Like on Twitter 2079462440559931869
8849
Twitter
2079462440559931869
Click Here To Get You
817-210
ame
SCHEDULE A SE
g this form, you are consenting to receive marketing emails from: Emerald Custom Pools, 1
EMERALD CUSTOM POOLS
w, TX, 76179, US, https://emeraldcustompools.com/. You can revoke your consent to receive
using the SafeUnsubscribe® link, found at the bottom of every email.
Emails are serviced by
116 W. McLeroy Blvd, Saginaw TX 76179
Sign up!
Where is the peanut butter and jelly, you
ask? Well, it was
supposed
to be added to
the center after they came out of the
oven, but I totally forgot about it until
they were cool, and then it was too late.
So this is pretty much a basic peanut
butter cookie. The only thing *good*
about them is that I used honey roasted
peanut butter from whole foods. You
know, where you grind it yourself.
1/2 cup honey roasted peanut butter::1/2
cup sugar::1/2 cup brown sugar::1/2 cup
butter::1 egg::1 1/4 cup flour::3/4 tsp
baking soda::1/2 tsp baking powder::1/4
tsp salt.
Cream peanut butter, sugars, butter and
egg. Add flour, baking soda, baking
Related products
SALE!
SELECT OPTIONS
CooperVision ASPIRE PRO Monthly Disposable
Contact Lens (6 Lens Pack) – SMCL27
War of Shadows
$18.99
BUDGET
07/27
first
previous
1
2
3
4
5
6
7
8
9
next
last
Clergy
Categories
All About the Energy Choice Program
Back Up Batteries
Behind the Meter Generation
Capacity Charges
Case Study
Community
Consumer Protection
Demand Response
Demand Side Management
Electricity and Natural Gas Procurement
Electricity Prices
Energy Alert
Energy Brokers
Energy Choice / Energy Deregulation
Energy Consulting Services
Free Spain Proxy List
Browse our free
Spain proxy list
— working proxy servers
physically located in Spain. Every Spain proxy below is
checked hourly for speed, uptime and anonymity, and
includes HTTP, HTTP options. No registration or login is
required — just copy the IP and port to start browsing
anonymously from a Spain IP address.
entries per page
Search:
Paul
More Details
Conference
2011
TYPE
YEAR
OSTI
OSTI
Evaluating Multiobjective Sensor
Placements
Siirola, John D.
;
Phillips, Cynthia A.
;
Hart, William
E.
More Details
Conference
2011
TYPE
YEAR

◆ ◆ ◆

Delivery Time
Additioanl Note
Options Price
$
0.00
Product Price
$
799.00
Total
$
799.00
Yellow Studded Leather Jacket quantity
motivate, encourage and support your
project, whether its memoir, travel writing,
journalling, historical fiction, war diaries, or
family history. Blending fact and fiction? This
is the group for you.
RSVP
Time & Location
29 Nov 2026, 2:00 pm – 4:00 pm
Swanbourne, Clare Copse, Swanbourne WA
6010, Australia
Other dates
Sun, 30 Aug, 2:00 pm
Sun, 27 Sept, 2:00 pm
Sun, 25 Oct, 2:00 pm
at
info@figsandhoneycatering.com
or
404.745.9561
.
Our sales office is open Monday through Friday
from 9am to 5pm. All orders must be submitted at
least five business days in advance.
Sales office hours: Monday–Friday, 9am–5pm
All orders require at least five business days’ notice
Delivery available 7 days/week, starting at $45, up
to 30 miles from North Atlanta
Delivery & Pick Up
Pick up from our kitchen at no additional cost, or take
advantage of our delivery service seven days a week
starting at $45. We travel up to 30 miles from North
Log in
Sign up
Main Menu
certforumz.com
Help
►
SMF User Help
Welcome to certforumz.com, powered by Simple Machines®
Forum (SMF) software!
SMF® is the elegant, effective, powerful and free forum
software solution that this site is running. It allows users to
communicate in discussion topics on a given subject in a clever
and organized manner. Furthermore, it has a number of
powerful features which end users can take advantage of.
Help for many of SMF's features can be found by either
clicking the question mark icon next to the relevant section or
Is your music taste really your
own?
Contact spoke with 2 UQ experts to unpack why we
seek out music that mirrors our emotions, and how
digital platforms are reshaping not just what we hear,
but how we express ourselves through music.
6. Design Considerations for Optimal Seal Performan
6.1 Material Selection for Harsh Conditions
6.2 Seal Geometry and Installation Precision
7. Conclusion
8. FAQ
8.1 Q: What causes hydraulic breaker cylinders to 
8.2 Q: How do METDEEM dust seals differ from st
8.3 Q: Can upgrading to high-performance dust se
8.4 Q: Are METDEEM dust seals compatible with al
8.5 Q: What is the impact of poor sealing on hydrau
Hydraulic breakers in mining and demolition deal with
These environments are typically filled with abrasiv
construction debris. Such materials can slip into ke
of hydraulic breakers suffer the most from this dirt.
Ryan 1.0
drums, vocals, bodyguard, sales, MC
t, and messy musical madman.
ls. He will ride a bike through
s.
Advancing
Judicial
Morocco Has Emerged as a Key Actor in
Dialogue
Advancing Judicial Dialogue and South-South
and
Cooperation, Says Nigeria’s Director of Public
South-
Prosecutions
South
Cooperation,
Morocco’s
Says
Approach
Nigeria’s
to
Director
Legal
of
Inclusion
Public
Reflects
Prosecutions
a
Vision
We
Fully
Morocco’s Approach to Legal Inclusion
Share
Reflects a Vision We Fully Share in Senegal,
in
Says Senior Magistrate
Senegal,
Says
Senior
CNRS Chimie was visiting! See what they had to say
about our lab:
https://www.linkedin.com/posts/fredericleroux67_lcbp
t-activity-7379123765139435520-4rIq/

◆ ◆ ◆

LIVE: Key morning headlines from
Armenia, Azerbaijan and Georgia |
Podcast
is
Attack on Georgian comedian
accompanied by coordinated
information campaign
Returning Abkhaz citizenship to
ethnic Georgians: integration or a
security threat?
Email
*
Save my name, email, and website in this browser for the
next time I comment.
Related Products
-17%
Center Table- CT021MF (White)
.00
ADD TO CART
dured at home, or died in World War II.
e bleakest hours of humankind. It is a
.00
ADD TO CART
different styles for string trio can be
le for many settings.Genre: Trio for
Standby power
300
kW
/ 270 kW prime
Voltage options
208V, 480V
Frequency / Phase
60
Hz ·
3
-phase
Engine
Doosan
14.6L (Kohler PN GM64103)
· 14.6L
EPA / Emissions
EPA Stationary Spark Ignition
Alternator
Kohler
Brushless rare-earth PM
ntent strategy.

◆ ◆ ◆

# AIM OF THE EXERCISE
The exact lines of the material above starting at the one that contains "Like on Twitter 2079462440559931869" and ending at the one that contains "egg. Add flour, baking soda, baking" are what to retype; leave out everything else.

# ANSWER TO THE EXERCISE
Like on Twitter 2079462440559931869
8849
Twitter
2079462440559931869
Click Here To Get You
817-210
ame
SCHEDULE A SE
g this form, you are consenting to receive marketing emails from: Emerald Custom Pools, 1
EMERALD CUSTOM POOLS
w, TX, 76179, US, https://emeraldcustompools.com/. You can revoke your consent to receive
using the SafeUnsubscribe® link, found at the bottom of every email.
Emails are serviced by
116 W. McLeroy Blvd, Saginaw TX 76179
Sign up!
Where is the peanut butter and jelly, you
ask? Well, it was
supposed
to be added to
the center after they came out of the
oven, but I totally forgot about it until
they were cool, and then it was too late.
So this is pretty much a basic peanut
butter cookie. The only thing *good*
about them is that I used honey roasted
peanut butter from whole foods. You
know, where you grind it yourself.
1/2 cup honey roasted peanut butter::1/2
cup sugar::1/2 cup brown sugar::1/2 cup
butter::1 egg::1 1/4 cup flour::3/4 tsp
baking soda::1/2 tsp baking powder::1/4
tsp salt.
Cream peanut butter, sugars, butter and
egg. Add flour, baking soda, baking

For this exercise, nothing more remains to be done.